Target Corp: In its first major round of layoffs in nearly a decade, Target Corp is set to cut around 1,800 corporate roles as it seeks to reverse years of stagnant sales and simplify operations. Incoming CEO Michael Fiddelke announced the move in a memo to staff on Thursday, according to Reuters. “Too many layers and overlapping work have slowed decisions, making it harder to bring ideas to life. It’s a necessary step in building the future of Target,” Fiddelke said. The cuts will affect around 8% of the company’s corporate workforce, including the elimination of 800 open positions. Employees losing their jobs will receive pay and benefits through early January, along with severance packages. (Reuters Photo)
Sika: Swiss industrial and construction chemicals company Sika reported a 3.8% drop in sales to 8.58 billion Swiss francs (£7.45 billion / $10.82 billion) for the first nine months of 2025 and announced plans for structural adjustments in persistently underperforming regions.
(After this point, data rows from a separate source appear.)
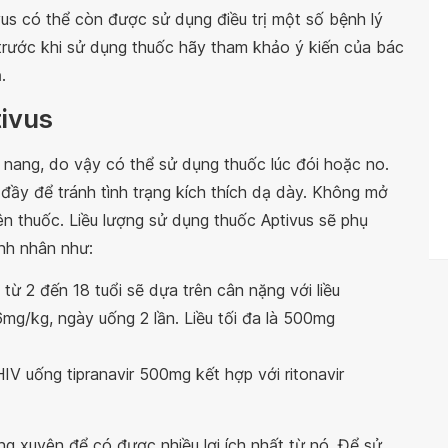
us có thể còn được sử dụng điều trị một số bệnh lý
 trước khi sử dụng thuốc hãy tham khảo ý kiến của bác
.
tivus
nang, do vậy có thể sử dụng thuốc lúc đói hoặc no.
đầy để tránh tình trạng kích thích dạ dày. Không mở
n thuốc. Liều lượng sử dụng thuốc Aptivus sẽ phụ
ệnh nhân như:
từ 2 đến 18 tuổi sẽ dựa trên cân nặng với liều
 6mg/kg, ngày uống 2 lần. Liều tối đa là 500mg
IV uống tipranavir 500mg kết hợp với ritonavir
g xuyên để có được nhiều lợi ích nhất từ nó. Để sử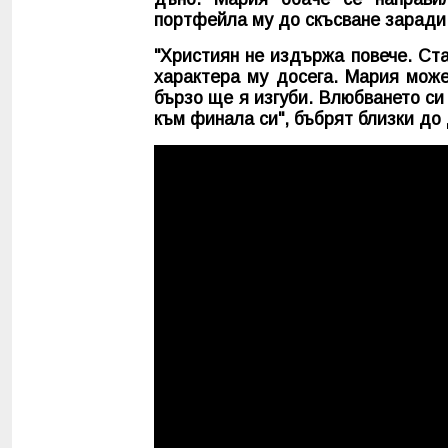
портфейла му до скъсване заради 
"Християн не издържа повече. Ста
характера му досега. Мария може
бързо ще я изгуби. Влюбването си
към финала си", бъбрят близки до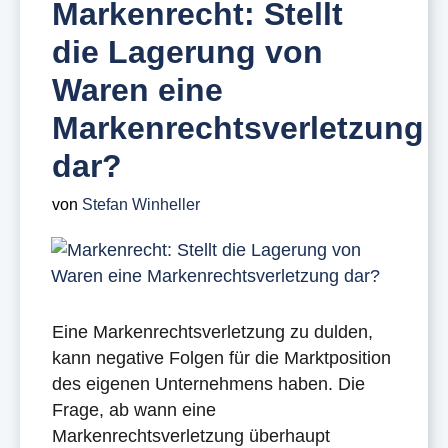
Markenrecht: Stellt
die Lagerung von
Waren eine
Markenrechtsverletzung
dar?
von
Stefan Winheller
Eine Markenrechtsverletzung zu dulden,
kann negative Folgen für die Marktposition
des eigenen Unternehmens haben. Die
Frage, ab wann eine
Markenrechtsverletzung überhaupt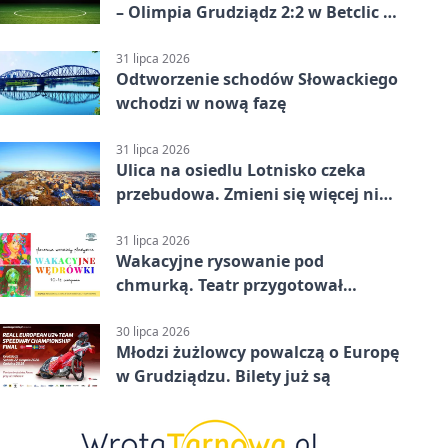
– Olimpia Grudziądz 2:2 w Betclic 2.
lidze. Olimpia wyrwała punkt w
końcówce
31 lipca 2026
Odtworzenie schodów Słowackiego
wchodzi w nową fazę
31 lipca 2026
Ulica na osiedlu Lotnisko czeka
przebudowa. Zmieni się więcej niż
nawierzchnia
31 lipca 2026
Wakacyjne rysowanie pod
chmurką. Teatr przygotował
zajęcia dla młodych
30 lipca 2026
Młodzi żużlowcy powalczą o Europę
w Grudziądzu. Bilety już są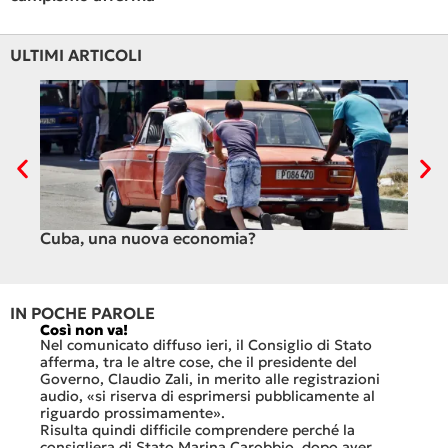
ULTIMI ARTICOLI
Cuba, una nuova economia?
PSE e
genu
IN POCHE PAROLE
Così non va!
Le FFS 
che non 
Nel comunicato diffuso ieri, il Consiglio di Stato
«Se non 
afferma, tra le altre cose, che il presidente del
offerte 
Governo, Claudio Zali, in merito alle registrazioni
dovesse r
audio, «si riserva di esprimersi pubblicamente al
luglio 2
riguardo prossimamente».
lavoro ne
Risulta quindi difficile comprendere perché la
mesi.»
consigliera di Stato Marina Carobbio, dopo aver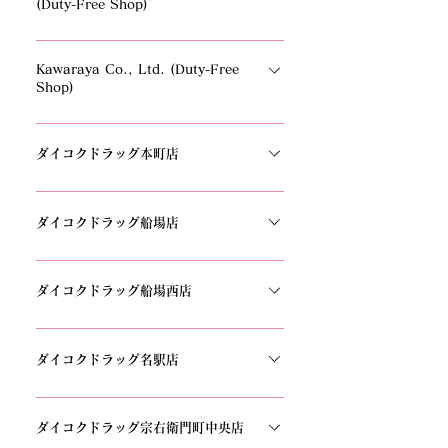
(Duty-Free Shop)
4193
1-3-23 Higashi, Dotonbori, Chuo-ku, Osaka-
Kawaraya Co., Ltd. (Duty-Free
shi, Osaka, Japan542-0071TEL: +81-6-6630-
Shop)
8838
Lynx Building, 2-6-9 Ebisunishi, Naniwa-ku,
Osaka-shi, Osaka, Japan556-0003TEL: +81-
ダイコクドラッグ本町店
6-6643-9088
〒541-0056 大阪府大阪市中央区久太郎町3丁目
3−2 山菱第2ビル 1F TEL：06-6243-9896
ダイコクドラッグ船場店
〒541-0054 大阪府大阪市中央区南本町2丁目
1−3 福武ビル 1F TEL：06-6260-5565
ダイコクドラッグ船場西店
〒541-0054 大阪府大阪市中央区南本町3丁目
6−1 TEL：06-6253-0009
ダイコクドラッグ名駅店
〒450-0003 愛知県名古屋市中村区名駅南1丁目
26−36 名鉄バスターミナル南館 1F TEL： 052-
ダイコクドラッグ宗右衛門町中央店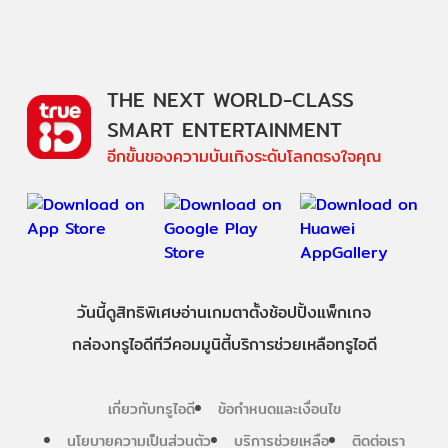
THE NEXT WORLD-CLASS
SMART ENTERTAINMENT
อีกขั้นของความบันเทิงระดับโลกตรงใจคุณ
วันนี้
ดู
สิทธิพิเศษ
อ่าน
เกม
ตาตั้ง
ช้อปปิ้ง
แพ็กเกจ
กล่องทรูไอดีทีวี
คอมมูนิตี้
บริการช่วยเหลือทรูไอดี
เกี่ยวกับทรูไอดี
ข้อกำหนดและเงื่อนไข
นโยบายความเป็นส่วนตัว
บริการช่วยเหลือ
ติดต่อเรา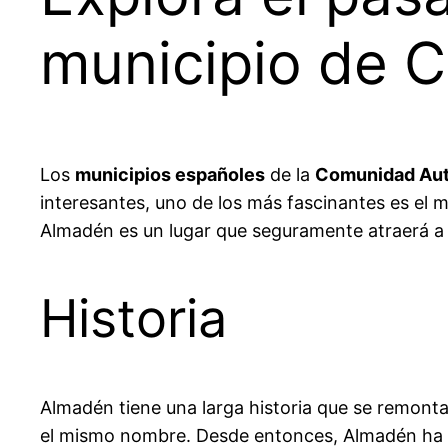
municipio de C
Los
municipios españoles
de la
Comunidad Aut
interesantes, uno de los más fascinantes es el 
Almadén es un lugar que seguramente atraerá a 
Historia
Almadén tiene una larga historia que se remonta
el mismo nombre. Desde entonces, Almadén ha si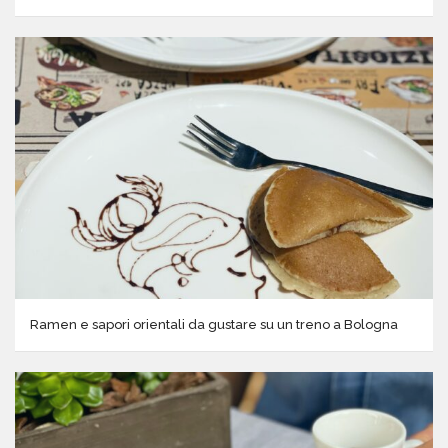
Ramen e sapori orientali da gustare su un treno a Bologna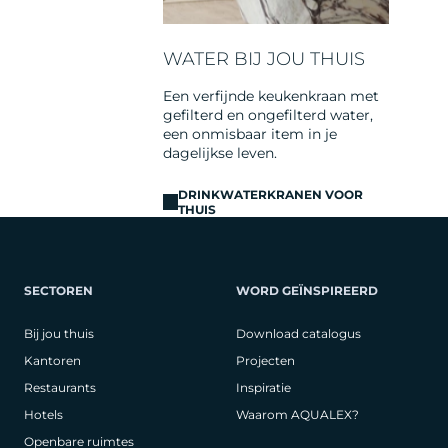
WATER BIJ JOU THUIS
Een verfijnde keukenkraan met
gefilterd en ongefilterd water,
een onmisbaar item in je
dagelijkse leven.
DRINKWATERKRANEN VOOR
THUIS
SECTOREN
WORD GEÏNSPIREERD
Bij jou thuis
Download catalogus
Kantoren
Projecten
Restaurants
Inspiratie
Hotels
Waarom AQUALEX?
Openbare ruimtes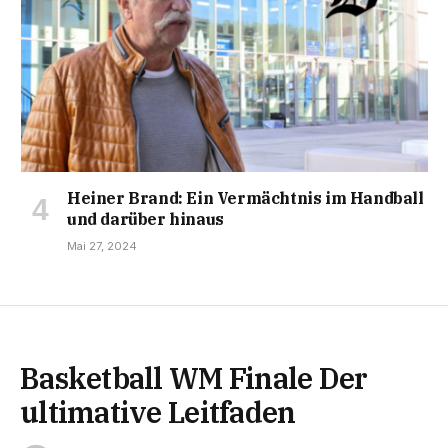
Heiner Brand: Ein Vermächtnis im Handball
und darüber hinaus
Mai 27, 2024
Basketball WM Finale Der
ultimative Leitfaden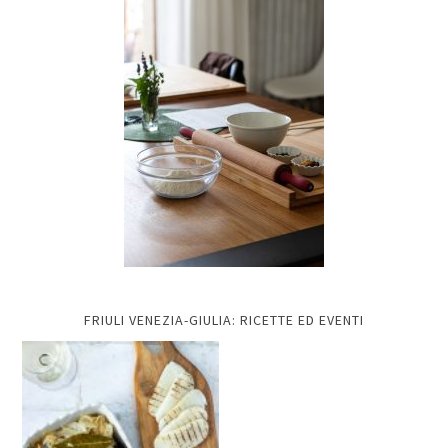
FRIULI VENEZIA-GIULIA: RICETTE ED EVENTI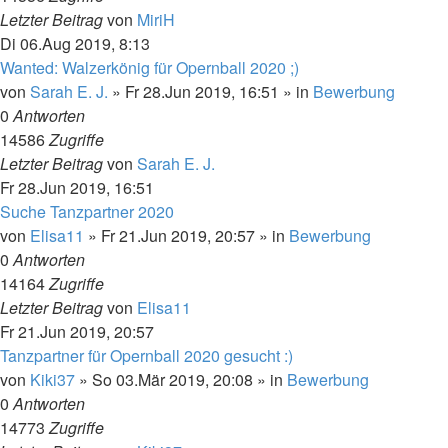
Letzter Beitrag
von
MiriH
Di 06.Aug 2019, 8:13
Wanted: Walzerkönig für Opernball 2020 ;)
von
Sarah E. J.
»
Fr 28.Jun 2019, 16:51
» in
Bewerbung
0
Antworten
14586
Zugriffe
Letzter Beitrag
von
Sarah E. J.
Fr 28.Jun 2019, 16:51
Suche Tanzpartner 2020
von
Elisa11
»
Fr 21.Jun 2019, 20:57
» in
Bewerbung
0
Antworten
14164
Zugriffe
Letzter Beitrag
von
Elisa11
Fr 21.Jun 2019, 20:57
Tanzpartner für Opernball 2020 gesucht :)
von
Kiki37
»
So 03.Mär 2019, 20:08
» in
Bewerbung
0
Antworten
14773
Zugriffe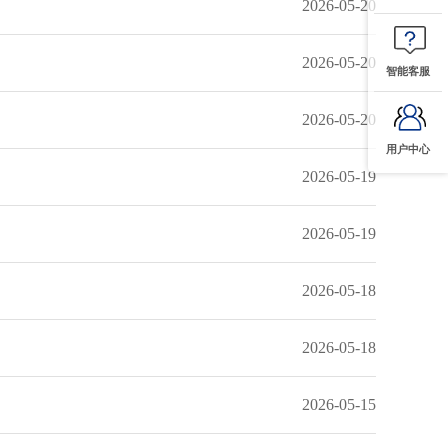
2026-05-20
2026-05-20
智能客服
2026-05-20
用户中心
2026-05-19
2026-05-19
2026-05-18
2026-05-18
2026-05-15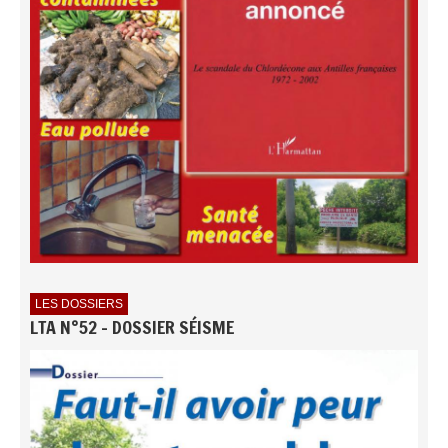
LES DOSSIERS
LTA N°52 - DOSSIER SÉISME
The restructuring could result in up to 1,500 job losses, the company confirmed. (Reuters Photo)
Smartsheet: Enterprise software company Smartsheet has reportedly laid off more than 120 employees amid a leadership transition following the retirement of its CEO, Mark Mader. The company, which grew to over 3,300 employees, was taken private earlier this year in an $8.4 billion acquisition by Blackstone and Vista Equity Partners. (Image: Smartsheet.com)
Nestlé: Nestle, the world’s largest food company, plans to cut around 16,000 jobs globally over the next two years. The company said in a statement last week that the majority of layoffs—about 12,000—will affect white-collar staff, as it focuses on “operational efficiency” through increased automation and shared services. A further 4,000 roles in manufacturing and supply chain operations will also be eliminated. According to CNN, the job cuts represent around 6% of Nestlé’s global workforce. (Reuters Photo)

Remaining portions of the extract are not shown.